__EXERCISE INPUTS__:
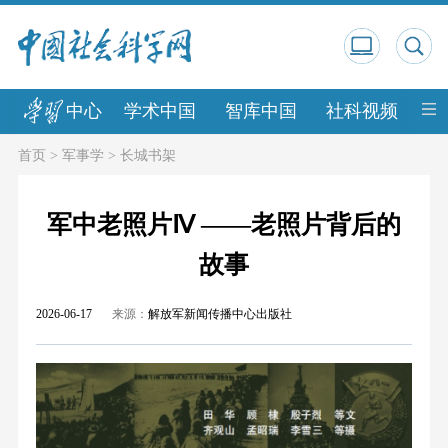
中心
学术中国
智库中国
社科视频
中
首页
>
军事学
>
长城书架
军中老照片Ⅳ ——老照片背后的
故事
2026-06-17
来源：
解放军新闻传播中心出版社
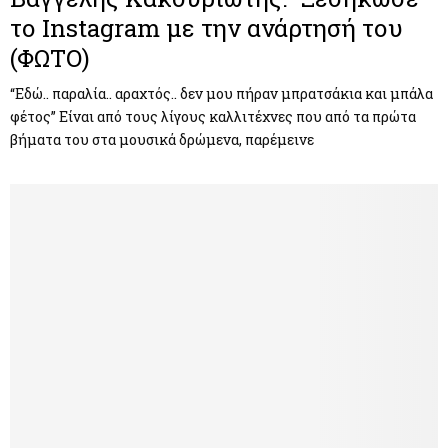
το Instagram με την ανάρτησή του
(ΦΩΤΟ)
“Εδώ.. παραλία.. αραχτός.. δεν μου πήραν μπρατσάκια και μπάλα
φέτος” Είναι από τους λίγους καλλιτέχνες που από τα πρώτα
βήματα του στα μουσικά δρώμενα, παρέμεινε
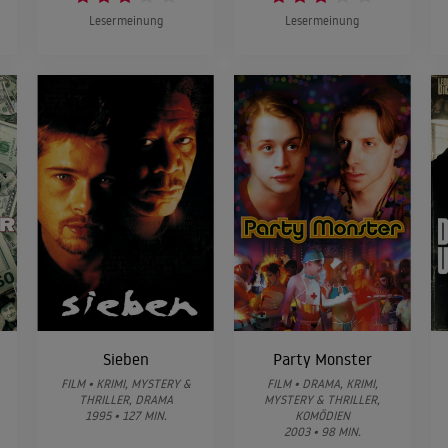
Lesermeinung
Lesermeinung
Sieben
Party Monster
FILM • KRIMI, MYSTERY &
FILM • DRAMA, KRIMI,
THRILLER, DRAMA
MYSTERY & THRILLER,
1995 • 127 MIN.
KOMÖDIEN
2003 • 98 MIN.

__TASK OBJECTIVE__: Copy exactly the lines that run from the line containing "解放军新闻传播中心出版社" to the end of the data above, keeping both end lines and leaving out all pictures.

__OUTPUT FOR THIS EXERCISE__:
解放军新闻传播中心出版社
το Instagram με την ανάρτησή του
(ΦΩΤΟ)
“Εδώ.. παραλία.. αραχτός.. δεν μου πήραν μπρατσάκια και μπάλα
φέτος” Είναι από τους λίγους καλλιτέχνες που από τα πρώτα
βήματα του στα μουσικά δρώμενα, παρέμεινε
Lesermeinung
Lesermeinung
Sieben
Party Monster
FILM • KRIMI, MYSTERY &
FILM • DRAMA, KRIMI,
THRILLER, DRAMA
MYSTERY & THRILLER,
1995 • 127 MIN.
KOMÖDIEN
2003 • 98 MIN.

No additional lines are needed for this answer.